We are so excited to be in Margate and I promise there is much more to share beyond the humidity and the bathroom success stories and failures of our family members. Which, that statement sets the bar so low, you should be ecstatic when I tell you about the roach I killed the other night.


Just let it be known, not everything is bigger in Texas.


Somebody please come take me back to Texas.


I kid, of course!  We miss our J-Life family and the gorgeous farm but we have fallen head over heels with the new ministry God brought us to and I can see myself maybe learning to love the ocean. Idk. For me, oceans have always meant sharks, salt water that makes you sticky and sand that makes its way into "crevices"  and is so far gone, recovery is unlikely and you may as well say a eulogy for it.


Anyway. The bottom line is, if they sometimes film Shark Week in our waters, I say the sharks can have our waters. We will keep playing on the sand that we are eulogizing.  

Some people take their family to the beach to play in the ocean. We take our family to the beach to stay on the beach. 

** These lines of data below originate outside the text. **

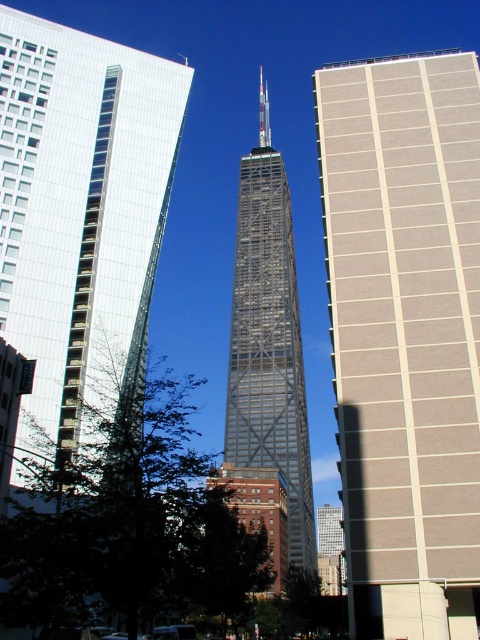 You are an urban planner analyzing the cityscape. You need to determine which of the two buildings, the beige textured building at right or the glassy reflective skyscraper at center, has a narrower width. Based on the scene, which one is it?

The beige textured building at right is thinner than the glassy reflective skyscraper at center, so the beige textured building at right has a narrower width.

You are an urban planner assessing the city layout. Given the beige textured building at right and the glassy steel tower at center, which one has a narrower horizontal span from left to right?

The beige textured building at right has a lesser width compared to the glassy steel tower at center, so it has a narrower horizontal span.

You are a city planner assessing the distance between two key buildings in the urban landscape. The beige textured building at right and the glassy steel tower at center are critical for a new transportation project. Given that the required minimum distance for safe construction is 100 meters, can the project proceed between these two buildings?

The beige textured building at right and the glassy steel tower at center are 108.04 meters apart, which exceeds the required minimum distance of 100 meters. Therefore, the project can proceed safely between these two buildings. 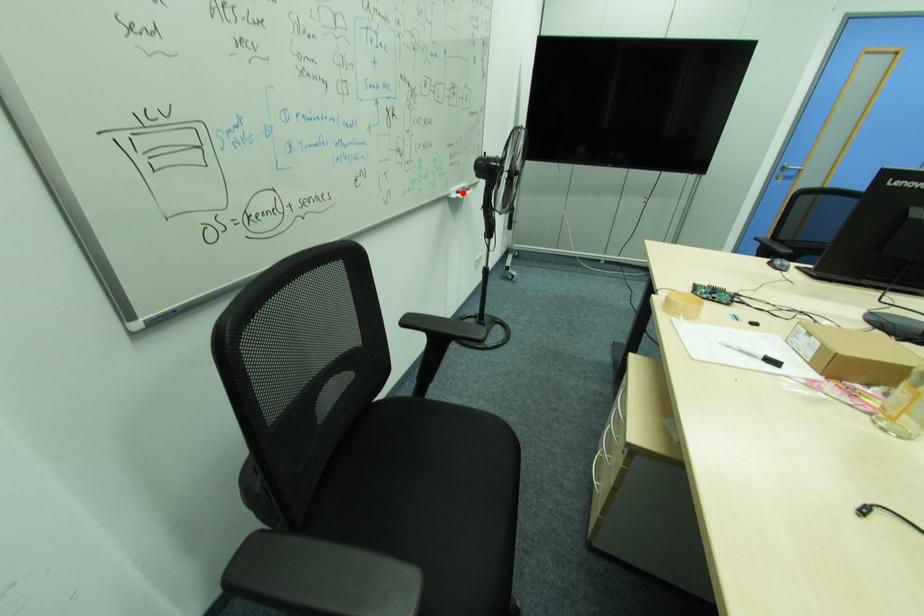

As for what life on the coast looks like for us, we will share details in coming days.  Living in a town instead of the farm provides us much more opportunity to develop even more relationships and we are extremely thrilled about the work God's given us!

Praises

- the transition could not have gone smoother
- we love our landlady and her family
- the boys are settling into their new school and making friends
- God's affirmation in our move
- gift of being able to jump right into ministries that fit our passions
- we haven't seen any sharks yet
- they have monkeys here
- deodorant and cold showers, even if the water is brown

Prayers

- protection...living in a town means we have to be more aware
- wisdom as we begin discipling the youth leaders 
- provision of sports camp counselors for our June camp.  We are praying for 24 counselors and have about 8 confirmed. Please let us know if you know college age-ish fun people with a heart for youth and missions. Athletic background is a plus as it's a sports camp but that is not the highest priority. 
- God's guidance as Kenneth and Teri Ussery lead a team here in June.  We are soooooo excited about hosting a team from our church!  Pray for God to build the team with skill sets we need...making kids feel special, compassion for the hurting and light construction experience.